Why Far Looks Up: Probing Spatial Representation in Vision-Language Models

Cheolhong Min, Jaeyun Jung, Daeun Lee, Hyeonseong Jeon, Yu Su, Jonathan Tremblay, Chan Hee Song, Jaesik Park

Vision-language models often conflate vertical image position with depth, relying on perspective shortcuts rather than true 3D reasoning.

Do vision-language models (VLMs) actually understand 3D spatial depth, or are they just using the 2D vertical position of objects in an image as a proxy for distance?

Vision-language models (VLMs) achieve high scores on spatial benchmarks, but it is unclear if this reflects genuine 3D understanding or a reliance on statistical shortcuts found in natural photographs. The authors introduce a representation-level analysis framework that measures how spatial axes are organized within model embeddings, alongside a synthetic benchmark, SpatialTunnel, that decouples vertical image position from depth. They find that models consistently conflate vertical position with distance—a "vertical-distance entanglement"—and that models with more structured, separable spatial representations are significantly more robust to distribution shifts.

Paper Primer

The paper identifies "vertical-distance entanglement": because objects farther away on a ground plane naturally appear higher in a 2D image, models learn to use vertical position as a proxy for depth. This shortcut allows models to pass standard benchmarks while failing when the vertical-depth correlation is broken.

The authors use contrastive probing to measure the geometric relationship between spatial axes in hidden states. They define "axis coherence" to track how stable a spatial direction is, and a "VD-Entanglement Index" to quantify the degree to which vertical and distance representations are coupled.

Benchmark accuracy overestimates spatial reasoning capabilities due to perspective bias.

Models consistently perform significantly better on "consistent" examples (where vertical position aligns with depth) than on "counter-heuristic" examples (where it does not). On EmbSpatial-Bench, a top-performing model showed a 36.9-percentage-point accuracy gap between consistent and counter-heuristic subsets.

Internal representation structure predicts robustness.

Models with higher "distance coherence" and lower "VD-Entanglement Index" maintain higher accuracy when evaluated on the bias-controlled SpatialTunnel benchmark. Models with well-separated spatial axes exhibit greater robustness across diverse benchmarks, including BLINK and CV-Bench.

Why does this problem matter for current VLM development?

As VLMs are increasingly deployed in robotics and embodied agents, relying on 2D statistical shortcuts rather than 3D structure leads to brittle performance when the model encounters environments that deviate from standard photographic statistics.

What is the primary advantage of the SpatialTunnel benchmark over existing datasets?
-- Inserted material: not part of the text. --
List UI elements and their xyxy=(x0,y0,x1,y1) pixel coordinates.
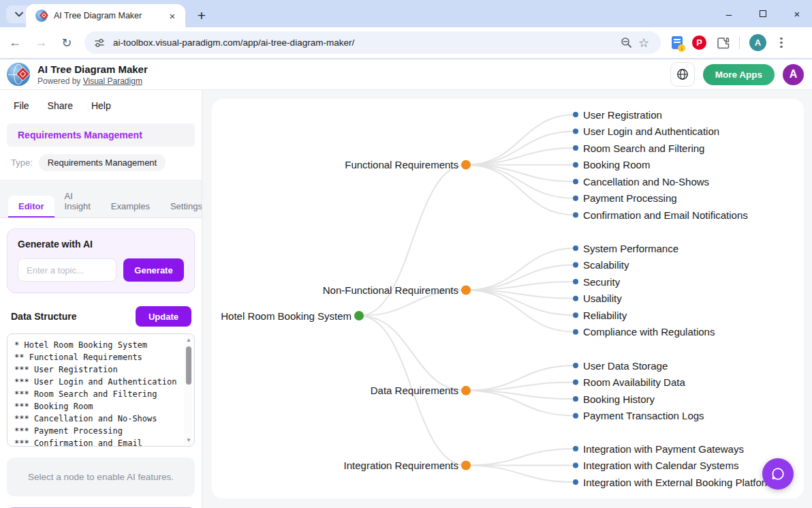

SpatialTunnel uses a tunnel-shaped synthetic environment to decouple vertical image position from depth, allowing researchers to test spatial reasoning in configurations where the "higher equals farther" heuristic is explicitly removed.
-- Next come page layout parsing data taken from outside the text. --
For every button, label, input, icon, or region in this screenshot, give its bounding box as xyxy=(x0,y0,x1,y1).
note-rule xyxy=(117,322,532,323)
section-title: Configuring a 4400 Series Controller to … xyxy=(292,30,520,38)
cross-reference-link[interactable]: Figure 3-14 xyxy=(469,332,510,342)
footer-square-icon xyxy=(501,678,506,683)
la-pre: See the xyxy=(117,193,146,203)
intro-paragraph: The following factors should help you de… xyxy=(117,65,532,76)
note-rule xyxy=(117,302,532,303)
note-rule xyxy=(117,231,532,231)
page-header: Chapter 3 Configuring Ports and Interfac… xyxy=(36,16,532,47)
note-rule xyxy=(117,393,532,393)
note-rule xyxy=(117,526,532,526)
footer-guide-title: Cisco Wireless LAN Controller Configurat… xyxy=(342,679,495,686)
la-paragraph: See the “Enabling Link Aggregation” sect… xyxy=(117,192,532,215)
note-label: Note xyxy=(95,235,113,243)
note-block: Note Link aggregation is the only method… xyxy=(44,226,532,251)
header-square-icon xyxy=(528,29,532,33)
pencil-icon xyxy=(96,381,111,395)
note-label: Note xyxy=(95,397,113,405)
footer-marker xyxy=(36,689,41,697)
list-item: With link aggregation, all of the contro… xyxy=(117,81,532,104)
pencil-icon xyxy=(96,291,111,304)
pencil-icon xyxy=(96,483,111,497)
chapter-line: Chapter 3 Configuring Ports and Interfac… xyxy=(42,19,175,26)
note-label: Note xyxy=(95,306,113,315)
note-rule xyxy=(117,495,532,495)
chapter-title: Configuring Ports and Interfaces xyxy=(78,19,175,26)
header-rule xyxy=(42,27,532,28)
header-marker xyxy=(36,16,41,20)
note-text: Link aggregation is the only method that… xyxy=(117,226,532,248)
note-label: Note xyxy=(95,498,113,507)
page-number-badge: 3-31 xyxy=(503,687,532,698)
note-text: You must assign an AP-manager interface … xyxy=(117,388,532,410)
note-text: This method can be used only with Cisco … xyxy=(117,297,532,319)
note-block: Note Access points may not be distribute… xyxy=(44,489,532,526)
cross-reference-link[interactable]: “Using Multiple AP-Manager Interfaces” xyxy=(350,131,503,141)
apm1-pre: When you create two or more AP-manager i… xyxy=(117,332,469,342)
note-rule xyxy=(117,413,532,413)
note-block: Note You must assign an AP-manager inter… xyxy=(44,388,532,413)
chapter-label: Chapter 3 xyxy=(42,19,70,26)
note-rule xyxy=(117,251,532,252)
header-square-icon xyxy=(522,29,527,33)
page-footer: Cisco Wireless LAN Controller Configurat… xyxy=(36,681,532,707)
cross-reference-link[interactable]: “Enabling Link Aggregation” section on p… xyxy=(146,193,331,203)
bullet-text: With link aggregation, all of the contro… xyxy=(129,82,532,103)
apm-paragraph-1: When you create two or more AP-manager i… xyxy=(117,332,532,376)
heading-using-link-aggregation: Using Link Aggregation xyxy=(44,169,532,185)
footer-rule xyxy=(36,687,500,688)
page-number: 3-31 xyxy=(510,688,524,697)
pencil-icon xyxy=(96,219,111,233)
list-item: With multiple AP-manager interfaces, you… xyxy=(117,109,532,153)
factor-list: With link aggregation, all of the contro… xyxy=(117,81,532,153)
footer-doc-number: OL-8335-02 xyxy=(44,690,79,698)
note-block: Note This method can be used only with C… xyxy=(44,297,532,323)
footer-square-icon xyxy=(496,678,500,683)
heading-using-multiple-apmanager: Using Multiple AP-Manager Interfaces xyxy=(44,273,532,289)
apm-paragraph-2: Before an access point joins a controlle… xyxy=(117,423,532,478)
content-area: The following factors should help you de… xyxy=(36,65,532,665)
Researchers should prioritize representation-level diagnostics over aggregate benchmark scores, as high accuracy can mask a reliance on brittle, perspective-driven shortcuts that fail in novel 3D environments.
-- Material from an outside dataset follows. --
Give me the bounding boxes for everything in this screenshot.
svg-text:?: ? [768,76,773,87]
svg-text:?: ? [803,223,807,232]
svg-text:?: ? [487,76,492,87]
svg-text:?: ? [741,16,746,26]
Introduction: The Spatial Reasoning Gap

We expose a hidden vertical‑distance shortcut in VLMs and propose a synthetic benchmark to reveal it.

Vision‑Language Models (VLMs) process images and text jointly to perform reasoning tasks, yet they often rely on a vertical‑distance shortcut—assuming that higher image positions imply greater depth. This hidden bias can cause systematic failures when vertical position and 3D distance are decoupled.

In many VLMs the embedding direction that grows when an object moves upward in the image also grows when the object is farther away, so vertical position and depth share a single latent axis.

The model normalizes vertical positions: $\tilde y_A = 0.2$, $\tilde y_B = 0.8$.

It maps the normalized vertical coordinate onto the learned depth direction, producing depth estimates $\hat d_A \propto \tilde y_A$ and $\hat d_B \propto \tilde y_B$.

Thus $\hat d_B > \hat d_A$, so the model predicts the higher balloon to be farther, despite both objects being at the same true distance.

This concrete walk‑through shows how the shared vertical‑depth direction forces the model to misinterpret “higher but close” as “farther away”.

**Fig. 1:** Many VLMs answer spatial questions via a perspective-driven shortcut, e.g., objects located higher in the image are further away in 3D. By confusing 2D vertical position with 3D distance, models fail systematically on counter examples. Our SpatialTunnel benchmark and contrastive probing expose this vertical-distance entanglement. In contrast, strong spatial VLMs show disentangled axes and consistent correctness across both real and synthetic settings.

The paper investigates whether VLM spatial reasoning is grounded in 3D understanding or 2D statistical shortcuts.

Behavioral Evidence of Shortcut Reliance

VLMs show a large accuracy drop on counter examples that defy the vertical‑distance shortcut.

VLMs often infer depth from the vertical position of objects, a bias we call vertical‑distance entanglement. This section quantifies how that bias harms spatial reasoning.

A consistent example follows the natural elevation cue: the farther object appears higher in the image, matching the expected vertical‑distance relationship.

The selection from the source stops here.